BLOG

Secure Cloud Architecture: Planning for Business Outcomes

 Miniatur
Published February 04, 2020
  • Share to Facebook
  • Share to Twitter
  • Share to Linkedin
  • Share via AddThis

I recently argued that avoiding new technical debt requires a strategic and intentional plan for moving to the cloud. The key word there is plan. One area I find instructive on this front is urban planning. I have a casual interest in the subject, and like a lot of people, love a good best and worst cities list. These lists are often based on a wide variety of factors from accessibility, affordability, and employment to traffic, culture, and restaurants. Here’s the interesting thing: all these factors are heavily influenced—for good and bad—by planning. In the case of something as complex as a major city, this means not just planning for today but planning for tomorrow as well. They need to think holistically about where people live, work, and play, as well as the infrastructure needed to support all of this.

Secure Cloud Architecture is intended to function very much the same way. It’s essentially a “plan” that allows you to choose the tooling to best achieve your outcomes. Let me put that another way: it’s a plan to achieve outcomes, BUSINESS outcomes. As technologists, that’s the thing we must remember. We are here to serve the business, not deploy technology for the sake of technology or get caught up in the latest IT trend. As in urban planning, the difference between success and chaos comes down to smart choices made early based on defined objectives.

Let’s discuss the objectives of Secure Cloud Architecture. As I stated above, IT exists to serve the business, so let’s start with the business outcomes. F5 believes any architecture designed today needs to account for the at least the following:

  1. Ops, governance, and compliance efficiency
  2. Flexibility to adapt with the business
  3. Spend optimization
  4. Enable a platform for innovation

These are fairly self-explanatory, but the point here is that when you design a system you should fully consider the objectives and potential variables from the start. Ask yourself, how does this choice help or hurt operational efficiency? Does a one-off decision today make compliance harder now or in the future? When will I recognize the value of this decision? Am I stuck or can I iterate, evolve, or adapt to changes? Lastly, how many times should I buy, rent or consume something in a design or is a build once and reuse approach the preferred option?

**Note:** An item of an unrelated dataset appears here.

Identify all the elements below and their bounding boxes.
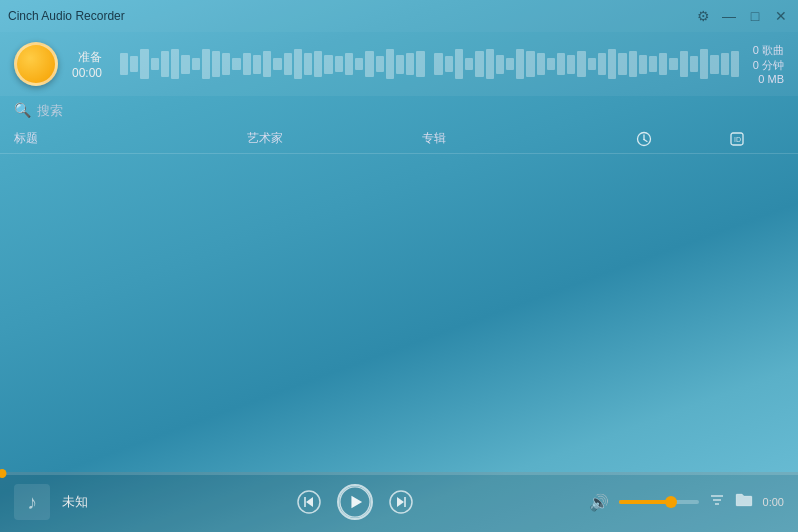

Starting with these questions will inform the design and ensures you are focused on the most important priority: the business outcomes. A well-designed and planned architecture also allows you, the technical experts, to adapt faster to business goals and outcomes. If everyone understands the structure, the desired outcomes and the WHY behind the decisions, you will enable scalable innovation. As the well-known author on personal time management, Alan Lakein said, “Planning is bringing the future into the present so that you can do something about it now.” Time, it turns out, is the one thing we cannot get back, so using it wisely, upfront, just might save you more of it down the road. For those still tempted to skip directly to the technology and not understanding the business outcomes, do so at your own risk, as you may end up on a “worst” list faster than you think.